How is it possible to learn something true about anything or anyone, for example about others, without analyzing them?
And I know that it goes way beyond sexuality. Sometimes I want to be asexual being so I don’t have to struggle with it anymore.
What is better person? What does it mean to be a good person? That is the question that ultimately is behind my previous posting.
“May I ask your personal opinion”
No you may not…
Research is personal and something we all need to do on our own. Goodbye…
Passer-by,
I think you should interview professional therapists and allow yourself a safe and trusting place to express yourself… Especially if you have been in therapy and dont have any kind of diagnosis known to you….
Just because some people judge others doesnt mean you need to jump on that band wagon. You can make it a personal goal NOT to judge others if you so choose. I personally accept or reject based on treatment of respect and positivity and honesty and personal choices. I dont judge or try to get into others minds or beliefs or practices, I accept or reject based on respectfulness as well as other traits I am compatible with….
It is possbile to learn through experience and personal growth and introspection. First work on yourself, trust yourself, love yourself, know yourself and select your friends and circles based upon being treated with respect and letting people earn your trust and respect based upon their desire to want to…
Sexual therapists may be able to assist you with no longer struggling with so much…if you feel better expressing in writing…do so upon your interview with them…tell them it was suggested you print out your posts here and let them read them and see who is willing to assist you in your life journey.. for answers and growth..

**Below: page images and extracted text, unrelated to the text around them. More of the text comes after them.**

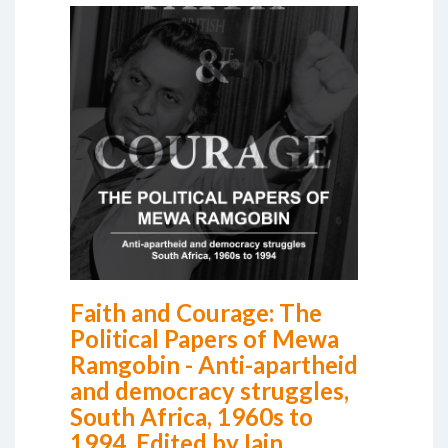
Faith and Courage: The
Political Papers of Mewa
Ramgobin - Anti-apartheid
and democracy struggles,
South Africa, 1960s to
1994. Edited by Iain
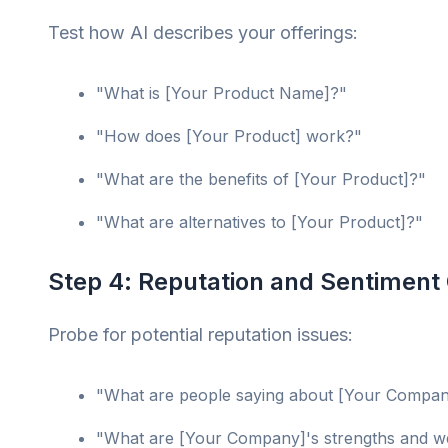
Test how AI describes your offerings:
"What is [Your Product Name]?"
"How does [Your Product] work?"
"What are the benefits of [Your Product]?"
"What are alternatives to [Your Product]?"
Step 4: Reputation and Sentiment
Probe for potential reputation issues:
"What are people saying about [Your Compa
"What are [Your Company]'s strengths and 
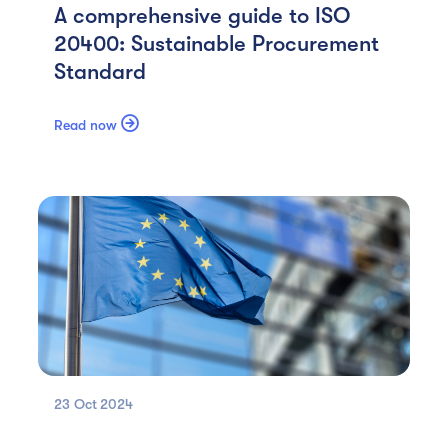
A comprehensive guide to ISO
20400: Sustainable Procurement
Standard

Read now
23 Oct
2024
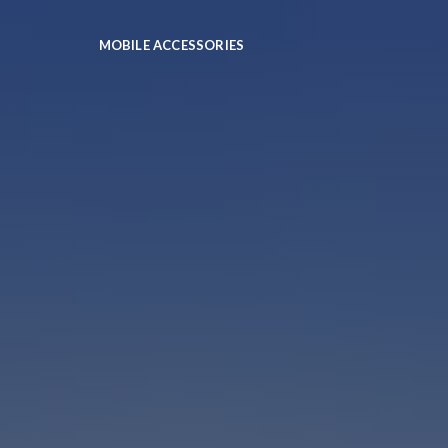
MOBILE ACCESSORIES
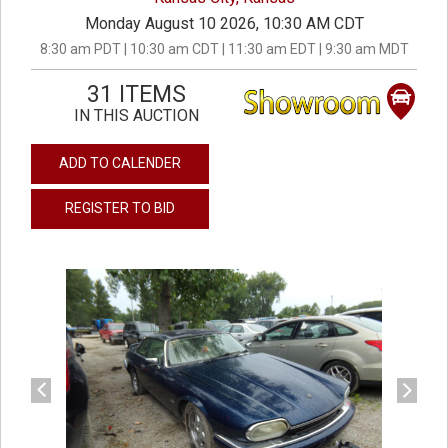
Monday August 10 2026, 10:30 AM CDT
8:30 am PDT | 10:30 am CDT | 11:30 am EDT | 9:30 am MDT
31 ITEMS
IN THIS AUCTION
ADD TO CALENDER
REGISTER TO BID
previous
next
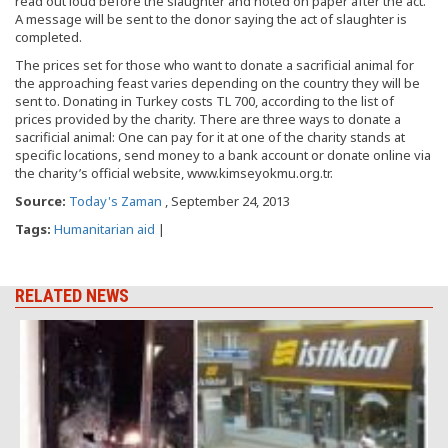
read out loud before the slaughter and noted on paper after the act.
A message will be sent to the donor saying the act of slaughter is
completed.
The prices set for those who want to donate a sacrificial animal for
the approaching feast varies depending on the country they will be
sent to. Donating in Turkey costs TL 700, according to the list of
prices provided by the charity. There are three ways to donate a
sacrificial animal: One can pay for it at one of the charity stands at
specific locations, send money to a bank account or donate online via
the charity’s official website, www.kimseyokmu.org.tr.
Source:
Today's Zaman
, September 24, 2013
Tags:
Humanitarian aid
|
RELATED NEWS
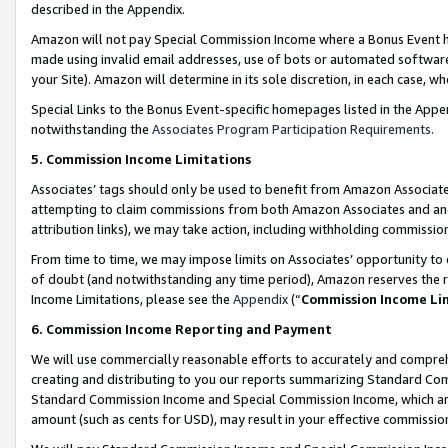
described in the Appendix.
Amazon will not pay Special Commission Income where a Bonus Event has
made using invalid email addresses, use of bots or automated software,
your Site). Amazon will determine in its sole discretion, in each case, w
Special Links to the Bonus Event-specific homepages listed in the Appe
notwithstanding the
Associates Program Participation Requirements
.
5. Commission Income Limitations
Associates’ tags should only be used to benefit from Amazon Associates
attempting to claim commissions from both Amazon Associates and ano
attribution links), we may take action, including withholding commissio
From time to time, we may impose limits on Associates’ opportunity t
of doubt (and notwithstanding any time period), Amazon reserves the ri
Income Limitations, please see the
Appendix
(“
Commission Income Li
6. Commission Income Reporting and Payment
We will use commercially reasonable efforts to accurately and comprehe
creating and distributing to you our reports summarizing Standard C
Standard Commission Income and Special Commission Income, which are 
amount (such as cents for USD), may result in your effective commission 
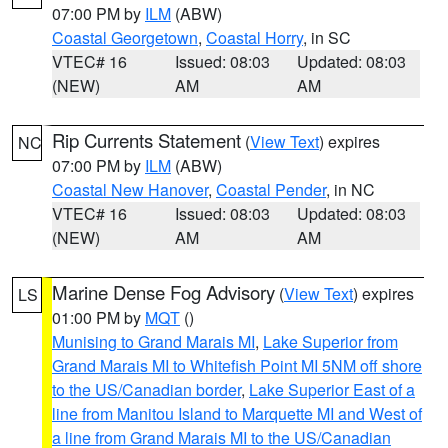
07:00 PM by
ILM
(ABW)
Coastal Georgetown
,
Coastal Horry
, in SC
VTEC# 16
Issued: 08:03
Updated: 08:03
(NEW)
AM
AM
Rip Currents Statement
(
View Text
) expires
NC
07:00 PM by
ILM
(ABW)
Coastal New Hanover
,
Coastal Pender
, in NC
VTEC# 16
Issued: 08:03
Updated: 08:03
(NEW)
AM
AM
Marine Dense Fog Advisory
(
View Text
) expires
LS
01:00 PM by
MQT
()
Munising to Grand Marais MI
,
Lake Superior from
Grand Marais MI to Whitefish Point MI 5NM off shore
to the US/Canadian border
,
Lake Superior East of a
line from Manitou Island to Marquette MI and West of
a line from Grand Marais MI to the US/Canadian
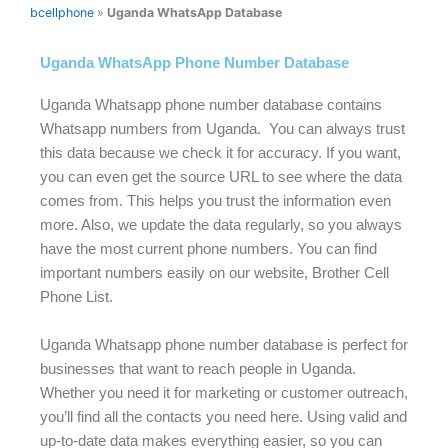
bcellphone
»
Uganda WhatsApp Database
Uganda WhatsApp Phone Number Database
Uganda Whatsapp phone number database contains
Whatsapp numbers from Uganda. You can always trust
this data because we check it for accuracy. If you want,
you can even get the source URL to see where the data
comes from. This helps you trust the information even
more. Also, we update the data regularly, so you always
have the most current phone numbers. You can find
important numbers easily on our website, Brother Cell
Phone List.
Uganda Whatsapp phone number database is perfect for
businesses that want to reach people in Uganda.
Whether you need it for marketing or customer outreach,
you’ll find all the contacts you need here. Using valid and
up-to-date data makes everything easier, so you can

A better person is one who no longer wants to struggle, who wants to find peace within and feels balanced and healthy and more positive in life. A good person means feeling good about yourself, loving yourself, trusting yourself so much so that you allow others to live their own life and fulfill yours with like-minded respectful honest loving people.
passer-by, start anywhere. That’s what everyone else here did.
I don’t think you’re grasping the feedback your getting here. Your issues, what you want to talk about, are not the same as what we’re doing. If you really want to participate, put the time in to understanding what’s going on here.
If you don’t want to do that, read the home page and Donna’s statement there. If you feel you are the victim of a relationship with a sociopath and you’re trying to get over it, that is what we are sharing here and how we’re supporting each other.
That’s it.
Potted plant, potted plant, potted plant. Hey Oxy, that is a pun too! I never realized that until now!
Steve, I think you have written before that the distinguishing trait of a sociopath is a willingness to exploit. I hope I have the wording right. Is what you are suggesting is that some exploitation occurs without willingness and instead with regret? Even if done over time?